View Two, which teaches that the Lord Jesus Christ and the
Apostles targumed the OT, builds its biblical defense on the interpretation of
many Scriptures. The Lord believed the OT words were preserved (Ps. 12:6-7; Mt.
4:4) including the Hebrew jots and tittles (Mt. 5:18), and referred to the
three-fold division of the Tanak (Lk. 11:51 and 24:44). He and the
Apostles never used the LXX to evangelize Jews or Gentiles, but instead
employed the Hebrew text for Jews and the Greek NT words for Gentiles (Mk.
7:26-30; Acts 2:42). In targuming the Hebrew OT, they expanded God’s NT
revelation to include not only His NT doctrine but this divinely-complemented OT
explanation within the text of the NT Scriptures.
Conclusion
The prevailing consensus of biblical scholarship maintains
that Christ and the Apostles quoted from the LXX as their OT Scriptures.
These scholars must insist upon this untenable assumption to justify their
biblically weak position on the Hebrew and Greek texts and their subsequent
translations. The Bible refutes this ancient and popular false notion.

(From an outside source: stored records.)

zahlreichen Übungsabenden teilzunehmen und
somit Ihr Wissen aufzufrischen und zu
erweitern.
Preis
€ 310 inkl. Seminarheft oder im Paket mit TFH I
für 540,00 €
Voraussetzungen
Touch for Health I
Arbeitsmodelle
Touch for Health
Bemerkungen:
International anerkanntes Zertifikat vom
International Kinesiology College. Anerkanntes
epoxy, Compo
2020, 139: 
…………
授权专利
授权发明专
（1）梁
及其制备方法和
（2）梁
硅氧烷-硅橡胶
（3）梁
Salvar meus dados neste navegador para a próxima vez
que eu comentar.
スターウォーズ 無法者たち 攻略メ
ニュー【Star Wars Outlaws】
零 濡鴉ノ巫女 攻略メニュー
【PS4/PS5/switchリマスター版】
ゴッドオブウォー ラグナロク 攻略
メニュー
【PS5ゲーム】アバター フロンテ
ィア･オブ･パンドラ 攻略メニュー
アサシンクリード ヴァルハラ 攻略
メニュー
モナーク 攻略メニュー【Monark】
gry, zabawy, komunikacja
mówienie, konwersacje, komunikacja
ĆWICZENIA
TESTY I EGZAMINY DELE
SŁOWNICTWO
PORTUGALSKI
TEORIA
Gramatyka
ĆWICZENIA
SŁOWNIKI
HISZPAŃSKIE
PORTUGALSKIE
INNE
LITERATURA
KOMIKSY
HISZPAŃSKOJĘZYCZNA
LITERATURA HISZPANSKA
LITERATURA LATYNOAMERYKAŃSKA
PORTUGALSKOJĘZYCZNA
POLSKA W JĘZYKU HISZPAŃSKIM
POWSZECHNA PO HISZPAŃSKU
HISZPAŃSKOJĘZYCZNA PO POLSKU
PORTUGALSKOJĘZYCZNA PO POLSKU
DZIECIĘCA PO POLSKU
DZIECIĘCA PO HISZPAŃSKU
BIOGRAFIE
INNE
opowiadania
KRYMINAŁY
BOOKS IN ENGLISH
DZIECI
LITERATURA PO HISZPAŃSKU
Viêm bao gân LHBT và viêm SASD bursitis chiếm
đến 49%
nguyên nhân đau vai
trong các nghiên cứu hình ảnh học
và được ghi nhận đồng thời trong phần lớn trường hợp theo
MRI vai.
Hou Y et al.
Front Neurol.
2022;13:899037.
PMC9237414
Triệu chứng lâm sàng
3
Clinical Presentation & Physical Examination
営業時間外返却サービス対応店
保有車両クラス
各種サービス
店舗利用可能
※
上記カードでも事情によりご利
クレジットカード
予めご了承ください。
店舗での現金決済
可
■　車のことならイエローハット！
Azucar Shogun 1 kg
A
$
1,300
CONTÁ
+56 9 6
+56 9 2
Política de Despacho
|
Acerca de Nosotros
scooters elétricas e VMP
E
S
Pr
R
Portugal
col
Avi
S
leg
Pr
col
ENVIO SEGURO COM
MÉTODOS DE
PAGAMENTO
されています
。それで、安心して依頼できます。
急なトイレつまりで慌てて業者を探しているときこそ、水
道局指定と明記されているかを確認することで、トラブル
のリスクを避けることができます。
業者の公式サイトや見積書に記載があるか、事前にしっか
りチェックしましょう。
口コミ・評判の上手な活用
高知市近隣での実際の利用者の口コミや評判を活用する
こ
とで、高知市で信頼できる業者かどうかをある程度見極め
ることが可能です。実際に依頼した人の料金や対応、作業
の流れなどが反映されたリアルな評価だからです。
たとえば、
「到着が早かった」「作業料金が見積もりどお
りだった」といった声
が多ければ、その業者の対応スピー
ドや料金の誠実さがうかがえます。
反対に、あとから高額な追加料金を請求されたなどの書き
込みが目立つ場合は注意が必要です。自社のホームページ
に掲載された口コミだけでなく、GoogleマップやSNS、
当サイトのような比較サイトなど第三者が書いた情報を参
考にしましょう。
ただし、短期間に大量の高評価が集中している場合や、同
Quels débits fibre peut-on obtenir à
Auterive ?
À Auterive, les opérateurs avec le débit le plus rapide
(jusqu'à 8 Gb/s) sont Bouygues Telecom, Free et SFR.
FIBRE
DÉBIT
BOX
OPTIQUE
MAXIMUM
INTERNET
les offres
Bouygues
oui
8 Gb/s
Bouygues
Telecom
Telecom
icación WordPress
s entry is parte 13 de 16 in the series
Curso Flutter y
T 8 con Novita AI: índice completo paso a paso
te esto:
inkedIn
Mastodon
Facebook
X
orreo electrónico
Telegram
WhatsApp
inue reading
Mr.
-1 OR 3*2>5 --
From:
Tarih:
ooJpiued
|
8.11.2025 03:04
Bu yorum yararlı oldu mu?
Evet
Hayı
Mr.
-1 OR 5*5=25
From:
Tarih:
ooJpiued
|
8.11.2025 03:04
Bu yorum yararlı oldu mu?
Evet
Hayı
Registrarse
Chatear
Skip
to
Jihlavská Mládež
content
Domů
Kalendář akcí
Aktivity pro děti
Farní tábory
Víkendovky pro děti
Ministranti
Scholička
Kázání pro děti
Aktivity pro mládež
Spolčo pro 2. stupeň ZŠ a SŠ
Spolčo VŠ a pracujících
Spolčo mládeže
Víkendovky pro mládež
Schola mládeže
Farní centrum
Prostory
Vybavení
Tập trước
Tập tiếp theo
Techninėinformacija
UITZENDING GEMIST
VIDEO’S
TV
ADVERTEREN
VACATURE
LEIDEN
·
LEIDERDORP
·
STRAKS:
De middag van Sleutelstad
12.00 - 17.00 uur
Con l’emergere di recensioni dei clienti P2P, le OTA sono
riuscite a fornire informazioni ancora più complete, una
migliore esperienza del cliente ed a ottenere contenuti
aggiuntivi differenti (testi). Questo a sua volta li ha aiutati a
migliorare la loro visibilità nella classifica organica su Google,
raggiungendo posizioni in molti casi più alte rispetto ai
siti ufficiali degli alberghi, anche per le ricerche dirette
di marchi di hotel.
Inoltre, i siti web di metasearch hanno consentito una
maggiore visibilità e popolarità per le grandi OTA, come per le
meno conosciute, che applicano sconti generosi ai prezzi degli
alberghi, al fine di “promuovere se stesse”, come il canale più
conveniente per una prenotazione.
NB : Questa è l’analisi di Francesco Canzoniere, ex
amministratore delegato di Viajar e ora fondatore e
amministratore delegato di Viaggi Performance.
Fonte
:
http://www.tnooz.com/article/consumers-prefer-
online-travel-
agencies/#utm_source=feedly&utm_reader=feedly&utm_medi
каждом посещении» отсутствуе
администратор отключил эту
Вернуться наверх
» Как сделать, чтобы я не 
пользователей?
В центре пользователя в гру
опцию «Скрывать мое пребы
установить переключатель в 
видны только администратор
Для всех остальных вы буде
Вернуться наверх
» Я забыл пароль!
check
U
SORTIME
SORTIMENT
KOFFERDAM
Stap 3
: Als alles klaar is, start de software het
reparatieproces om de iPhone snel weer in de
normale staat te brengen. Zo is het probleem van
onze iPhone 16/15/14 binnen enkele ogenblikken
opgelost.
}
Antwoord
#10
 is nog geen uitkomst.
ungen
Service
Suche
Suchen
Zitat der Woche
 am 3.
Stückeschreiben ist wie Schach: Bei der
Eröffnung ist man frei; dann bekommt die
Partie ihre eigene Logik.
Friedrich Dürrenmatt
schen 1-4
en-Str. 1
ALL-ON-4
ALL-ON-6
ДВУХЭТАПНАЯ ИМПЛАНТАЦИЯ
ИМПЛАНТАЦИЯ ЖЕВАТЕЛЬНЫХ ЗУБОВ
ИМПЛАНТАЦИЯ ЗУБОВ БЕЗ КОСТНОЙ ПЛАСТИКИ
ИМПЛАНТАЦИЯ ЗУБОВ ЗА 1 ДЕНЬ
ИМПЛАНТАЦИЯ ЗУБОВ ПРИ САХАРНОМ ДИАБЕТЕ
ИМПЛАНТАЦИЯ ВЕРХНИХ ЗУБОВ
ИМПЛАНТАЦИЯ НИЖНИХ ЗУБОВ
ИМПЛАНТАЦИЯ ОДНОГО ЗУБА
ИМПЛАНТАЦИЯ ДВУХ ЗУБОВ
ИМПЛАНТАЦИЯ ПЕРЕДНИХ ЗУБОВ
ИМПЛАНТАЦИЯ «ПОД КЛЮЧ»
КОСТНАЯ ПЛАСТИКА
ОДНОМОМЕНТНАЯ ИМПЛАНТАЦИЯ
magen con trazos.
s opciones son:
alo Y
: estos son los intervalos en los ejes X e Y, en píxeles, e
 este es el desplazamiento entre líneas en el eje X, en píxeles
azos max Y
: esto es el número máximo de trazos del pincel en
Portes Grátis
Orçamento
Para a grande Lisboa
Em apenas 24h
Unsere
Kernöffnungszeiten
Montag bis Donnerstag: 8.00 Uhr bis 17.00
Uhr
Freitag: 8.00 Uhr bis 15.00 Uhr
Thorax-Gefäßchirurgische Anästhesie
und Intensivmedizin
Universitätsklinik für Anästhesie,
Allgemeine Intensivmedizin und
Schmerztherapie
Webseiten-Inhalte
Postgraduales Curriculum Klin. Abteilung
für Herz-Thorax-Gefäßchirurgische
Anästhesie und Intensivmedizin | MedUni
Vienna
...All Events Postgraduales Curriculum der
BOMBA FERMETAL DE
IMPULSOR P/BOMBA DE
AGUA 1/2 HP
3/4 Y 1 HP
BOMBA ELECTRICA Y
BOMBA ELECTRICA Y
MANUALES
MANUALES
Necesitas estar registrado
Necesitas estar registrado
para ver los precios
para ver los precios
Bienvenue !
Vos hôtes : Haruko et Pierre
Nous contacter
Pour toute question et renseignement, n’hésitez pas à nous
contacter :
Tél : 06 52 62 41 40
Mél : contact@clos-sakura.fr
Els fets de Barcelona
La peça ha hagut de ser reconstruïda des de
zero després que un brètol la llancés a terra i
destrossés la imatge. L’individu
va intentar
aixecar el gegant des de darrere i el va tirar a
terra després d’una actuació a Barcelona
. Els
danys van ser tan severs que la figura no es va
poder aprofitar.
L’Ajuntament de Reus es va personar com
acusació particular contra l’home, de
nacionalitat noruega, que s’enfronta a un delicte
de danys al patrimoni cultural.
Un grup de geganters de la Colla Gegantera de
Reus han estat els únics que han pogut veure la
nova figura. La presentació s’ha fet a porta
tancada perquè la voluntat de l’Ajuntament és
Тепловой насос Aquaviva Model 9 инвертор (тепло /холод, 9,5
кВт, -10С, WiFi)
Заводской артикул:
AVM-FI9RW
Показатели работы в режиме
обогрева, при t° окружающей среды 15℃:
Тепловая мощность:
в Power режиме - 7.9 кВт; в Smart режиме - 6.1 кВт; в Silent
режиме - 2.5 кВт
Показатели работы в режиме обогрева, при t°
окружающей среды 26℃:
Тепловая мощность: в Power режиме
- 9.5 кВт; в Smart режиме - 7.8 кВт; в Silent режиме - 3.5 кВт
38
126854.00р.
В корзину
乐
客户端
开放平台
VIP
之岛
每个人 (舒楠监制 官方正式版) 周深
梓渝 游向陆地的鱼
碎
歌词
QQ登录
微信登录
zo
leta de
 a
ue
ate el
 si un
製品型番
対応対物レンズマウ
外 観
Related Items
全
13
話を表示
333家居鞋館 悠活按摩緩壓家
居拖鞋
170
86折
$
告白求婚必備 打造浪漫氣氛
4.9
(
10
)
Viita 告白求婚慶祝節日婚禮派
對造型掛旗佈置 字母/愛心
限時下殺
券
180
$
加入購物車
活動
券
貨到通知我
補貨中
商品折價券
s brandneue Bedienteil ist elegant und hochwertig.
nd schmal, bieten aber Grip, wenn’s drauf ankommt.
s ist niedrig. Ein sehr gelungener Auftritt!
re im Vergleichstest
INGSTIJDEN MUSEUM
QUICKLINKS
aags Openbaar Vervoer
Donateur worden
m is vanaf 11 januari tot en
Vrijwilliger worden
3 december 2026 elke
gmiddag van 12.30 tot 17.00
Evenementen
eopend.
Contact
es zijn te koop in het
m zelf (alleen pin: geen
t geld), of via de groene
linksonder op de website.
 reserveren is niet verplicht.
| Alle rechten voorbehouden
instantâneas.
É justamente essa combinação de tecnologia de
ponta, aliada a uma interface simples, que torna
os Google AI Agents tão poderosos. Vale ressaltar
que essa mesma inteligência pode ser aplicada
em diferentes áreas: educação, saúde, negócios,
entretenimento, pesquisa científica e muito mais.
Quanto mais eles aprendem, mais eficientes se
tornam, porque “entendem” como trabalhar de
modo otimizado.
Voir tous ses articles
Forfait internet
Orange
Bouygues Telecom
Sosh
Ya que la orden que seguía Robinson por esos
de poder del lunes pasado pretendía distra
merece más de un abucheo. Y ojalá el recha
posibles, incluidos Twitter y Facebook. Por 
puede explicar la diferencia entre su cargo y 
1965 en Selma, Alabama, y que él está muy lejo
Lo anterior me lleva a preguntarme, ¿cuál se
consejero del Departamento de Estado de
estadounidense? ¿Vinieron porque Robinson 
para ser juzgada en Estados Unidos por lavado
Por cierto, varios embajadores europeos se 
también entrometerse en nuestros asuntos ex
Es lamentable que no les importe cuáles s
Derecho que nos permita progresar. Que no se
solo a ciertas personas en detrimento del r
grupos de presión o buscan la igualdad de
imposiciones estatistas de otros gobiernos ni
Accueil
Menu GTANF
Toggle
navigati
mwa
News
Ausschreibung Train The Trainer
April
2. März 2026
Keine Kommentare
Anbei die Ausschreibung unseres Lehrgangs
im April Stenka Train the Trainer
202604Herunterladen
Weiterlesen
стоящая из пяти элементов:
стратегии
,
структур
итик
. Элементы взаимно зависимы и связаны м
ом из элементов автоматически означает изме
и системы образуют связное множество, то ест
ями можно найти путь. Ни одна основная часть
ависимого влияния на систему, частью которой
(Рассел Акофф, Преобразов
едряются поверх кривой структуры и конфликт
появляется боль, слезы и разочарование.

Instead, Christ and the Apostles had the preserved Hebrew words intact in their
possession and preached from them. In addition, they expanded the text of
Scripture by giving their inspired Targums of various OT Hebrew
passages. These Targums were recorded by the writers of Scripture in the
Gospels, Acts and the Epistles. This interpretation of the biblical phenomenon
denies that the Lord used an inferior translation such as the LXX for His
OT Bible, and instead posits that He utilized the preserved Hebrew text and
expanded on it with inspired Targums. This high view of bibliology
requires Christians of all centuries and languages to recognize that God
preserved His Hebrew, Aramaic, and Greek words in the original languages and
that these preserved words must be the foundation for all bibliological truth,
including all translational efforts of Scripture. “Yea, let God be true, but
every man a liar; as it is written, That thou mightest be justified in thy
sayings, and mightest overcome when thou art judged” (Rom 3:4).